The impact of 500 years of Islamic rule can’t be underestimated (from the early 8th century to the Christian Reconquista of 1249). At the time the Algarve was known as Al-Gharb (the west), as it was the westernmost possession of the Arab empire.
In recent years there has been a re-evaluation of the Arab legacy in Portugal and an increasing appreciation that it is something positive. Eduardo points out the rich heritage that was brought to the peninsula: arts and music; medicine; improved navigational tools and advanced technologies, including new agricultural methods and irrigation. I am reminded that the remnants of noras, the old waterwheels that revolutionised agriculture, still visible in the countryside, were brought by the Arabs. In addition, the Portuguese language adopted thousands of Arab words, still in use today.
“There was a great mix of people with Muslims and Christians intermarrying and a large Jewish community that was well integrated.

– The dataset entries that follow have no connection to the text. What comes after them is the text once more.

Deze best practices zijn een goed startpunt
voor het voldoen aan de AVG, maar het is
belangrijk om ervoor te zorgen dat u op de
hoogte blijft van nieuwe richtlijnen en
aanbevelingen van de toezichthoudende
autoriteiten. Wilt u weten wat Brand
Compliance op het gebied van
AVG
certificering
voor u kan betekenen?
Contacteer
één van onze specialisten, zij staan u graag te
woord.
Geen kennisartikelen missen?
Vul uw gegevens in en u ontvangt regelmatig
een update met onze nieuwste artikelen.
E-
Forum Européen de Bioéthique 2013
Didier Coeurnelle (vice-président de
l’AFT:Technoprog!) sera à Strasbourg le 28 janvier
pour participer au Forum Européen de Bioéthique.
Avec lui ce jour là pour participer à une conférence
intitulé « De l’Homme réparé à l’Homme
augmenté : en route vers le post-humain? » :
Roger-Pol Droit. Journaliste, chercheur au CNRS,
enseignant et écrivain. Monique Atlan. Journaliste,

After the Reconquista of 1247, many of the Arabs stayed on,” he says.
I am curious to know something about the Sephardic Jews and their musical traditions. Eduardo explains that when the Arabs arrived they found a large Jewish community in the Iberian Peninsula who had settled there at the start of the second millennium. Life under Muslim rule was a great opportunity for them and they flourished culturally. “And yes, there are many similarities between Sephardic and Arabic music as they share the same musical heritage in medieval Spain and Portugal,” he adds.

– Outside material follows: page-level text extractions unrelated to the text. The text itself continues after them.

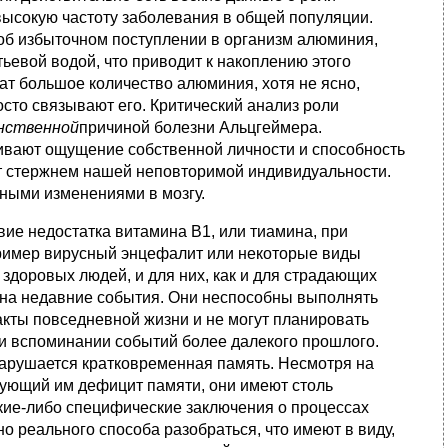
 высокую частоту заболевания в общей популяции.
об избыточном поступлении в организм алюминия,
ьевой водой, что приводит к накоплению этого
ат большое количество алюминия, хотя не ясно,
осто связывают его. Критический анализ роли
нственной
причиной болезни Альцгеймера.
ивают ощущение собственной личности и способность
ат стержнем нашей неповторимой индивидуальности.
рными изменениями в мозгу.
ие недостатка витамина B1, или тиамина, при
пример вирусный энцефалит или некоторые виды
 здоровых людей, и для них, как и для страдающих
 на недавние события. Они неспособны выполнять
кты повседневной жизни и не могут планировать
и вспоминании событий более далекого прошлого.
нарушается кратковременная память. Несмотря на
вующий им дефицит памяти, они имеют столь
акие-либо специфические заключения о процессах
но реального способа разобраться, что имеют в виду,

Eduardo sings in Judaeo Spanish (or Eastern Ladino), the language used by Sephardic Jews, in Arabic as well as in medieval Galician Portuguese. Another way of preserving old traditions and heritage.

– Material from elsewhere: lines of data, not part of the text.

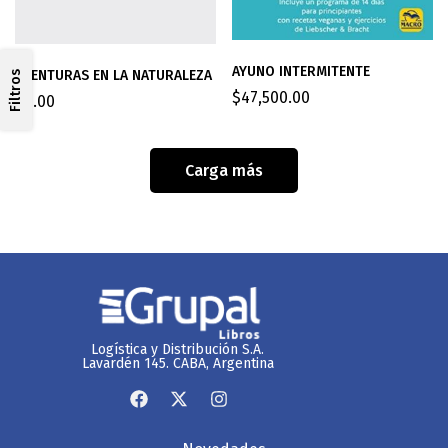
AYUNO INTERMITENTE
AVENTURAS EN LA NATURALEZA
Filtros
$
47,500.00
$
0.00
Carga más
Logística y Distribución S.A.
Lavardén 145. CABA, Argentina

The last 25 years of his life have been dedicated to promoting this music both in Portugal and abroad. He performs at fairs, medieval festivals, libraries, museums and thematic events. When asked what his commitments are at present, he lists a series of events. He took part in sessions at a variety of schools in Lagoa, performed Sephardic songs in another town, followed by a performance of Arabic and Christian music at a medieval festival in Monsanto. He also participated in the inauguration of the Museum Domião de Góis, in Alenquer, north of Lisbon, dedicated to the victims of the Inquisition. And he is busily preparing for the International Festival of Sephardic music in Cordoba next month.
There is no doubt that he has had a long and distinguished career as a musician. What’s his biggest achievement? I expect him to mention being the only Portuguese representative at the International Festival of Sacred Music in Fez two years ago or perhaps performing in front of Prince Aga Khan. Instead he says: “It’s arriving at a place and winning the public over with the music and passion I offer. This is always a major achievement for me.”
He considers himself to be fortunate to have a supportive family. His wife, “the love of my life”, is also fond of music. She is his right arm and helps him with his professional work. His daughter is an accomplished dancer while his son is a professional musician. He tells me that at times all three perform together. A perfect team by the sound of it.
When I ask him if he has any intention of retiring any time soon, he laughs. “No, musicians never retire. If I stop doing music, there’s no point in living. Music gives energy, strength and the will to carry on.”
I hope that for the sake of the captivating music he plays and his desire to preserve a heritage that has moulded present-day Portugal, he will carry on for a very long time to come.